- 3 years ago
- Wedding: August 2014
I’m American, but my fiancé is French. Although I’m currently in France, and we’ll probably be living here for the next several years, our wedding will be celebrated in the U.S. near my family. His immediate family, and possibly some others, are planning to make the long voyage to be at the wedding. But… no one in his family speaks English beyond a very few stock phrases, and no one in my family speaks French.
Obviously we want to include both families as much as we possibly can in the ceremony, and also find ways for them to get to know each other in spite of the language barrier, since they certainly won’t all have a chance to meet again for many, many years.

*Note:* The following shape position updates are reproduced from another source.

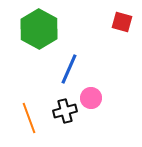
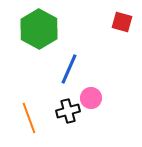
black cross: moved 3 px right
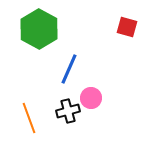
red square: moved 5 px right, 5 px down
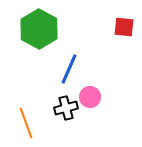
red square: moved 3 px left; rotated 10 degrees counterclockwise
pink circle: moved 1 px left, 1 px up
black cross: moved 2 px left, 3 px up
orange line: moved 3 px left, 5 px down
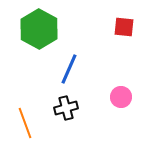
pink circle: moved 31 px right
orange line: moved 1 px left
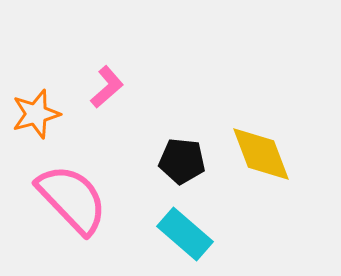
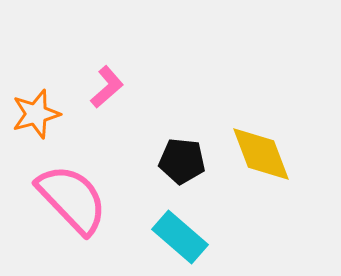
cyan rectangle: moved 5 px left, 3 px down
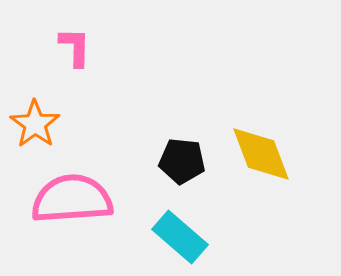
pink L-shape: moved 32 px left, 40 px up; rotated 48 degrees counterclockwise
orange star: moved 1 px left, 10 px down; rotated 21 degrees counterclockwise
pink semicircle: rotated 50 degrees counterclockwise
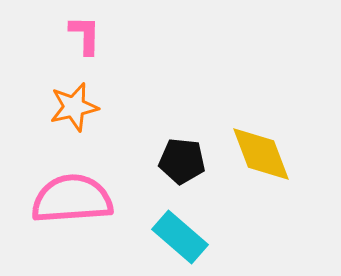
pink L-shape: moved 10 px right, 12 px up
orange star: moved 39 px right, 17 px up; rotated 24 degrees clockwise
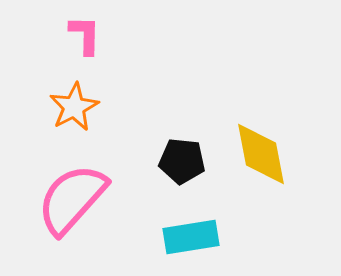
orange star: rotated 15 degrees counterclockwise
yellow diamond: rotated 10 degrees clockwise
pink semicircle: rotated 44 degrees counterclockwise
cyan rectangle: moved 11 px right; rotated 50 degrees counterclockwise
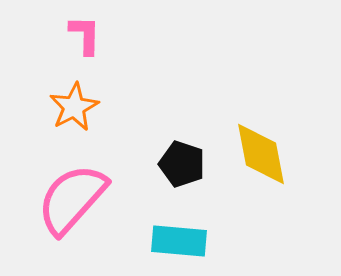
black pentagon: moved 3 px down; rotated 12 degrees clockwise
cyan rectangle: moved 12 px left, 4 px down; rotated 14 degrees clockwise
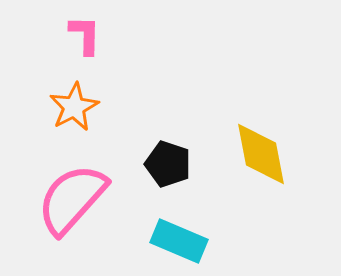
black pentagon: moved 14 px left
cyan rectangle: rotated 18 degrees clockwise
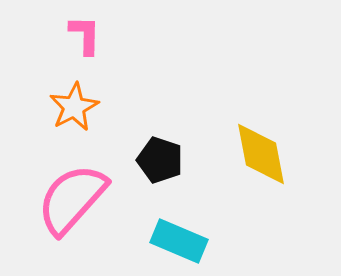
black pentagon: moved 8 px left, 4 px up
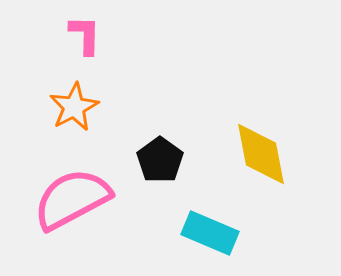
black pentagon: rotated 18 degrees clockwise
pink semicircle: rotated 20 degrees clockwise
cyan rectangle: moved 31 px right, 8 px up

We’ve been thinking of translating any readings we choose and having them read in English by one of ‘my’ people and in French by his, and having one side of the program in English and one in French, but that’s as far as our ideas have gone, and for the readings, his family feels a bit shy about the idea of reading aloud in front of over 100 unknown Americans in a language almost no one in the room understands. Because French weddings are a bit different from American weddings, and because his family is very Catholic and has never participated in a Protestant ceremony before, there are many layers of cultural expectations to work through.
My mother’s side of the family planned a family reunion for the week before the wedding (yes, that’s kind of a nightmare), and his family’s arriving in the U.S. a week before the wedding, and we’re planning on doing a lot of insane DIYing because our budget is miniscule, so I’m trying to figure out some way of spending time at the week-long family reunion, spending time with his family and showing them around as much as possible, acting as a translator and go-between for the two families, and getting last-minute wedding related projects done without going completely mad. (The fact that I still think this is possible is probably the definitive proof that I’m already mad)
Some other language related problems:
We’d like to include a congregational hymn or two in the service, but we’re not sure how to make it work logistically. Many American worship songs have been translated into French and are commonly sung in French churches, but the French translations are sometimes rather clumsy, and French Catholic services never incorporate them anyway. Our best idea to date is to just go with an English song we love and provide the lyrics in both languages in the program, but we’re still debating.
I do have some college friends who speak French well, but distance, finances, the Peace Corps, etc… combine to keep all of them elsewhere on our wedding day. So it’s looking like my fiancé and I will really be the only bilingual people present at the wedding. I have family members and old friends who will be coming, and I really want to be able to spend some time with them and give them a chance to meet my husband, since the wedding will be the first opportunity many have to do so. But I also really don’t want our French family to end up isolated in a French speaking corner and left to their own devices during a lot of the reception. They’re really sweet and understanding, but I’m afraid that they could end up feeling excluded. But to be honest, I’ll also resent it a bit if I spend my entire wedding day translating, or never see my fiance because we’re taking turns translating.
So, any suggestions? Any Bees who have had/are planning a bilingual wedding? I’d love to hear about it!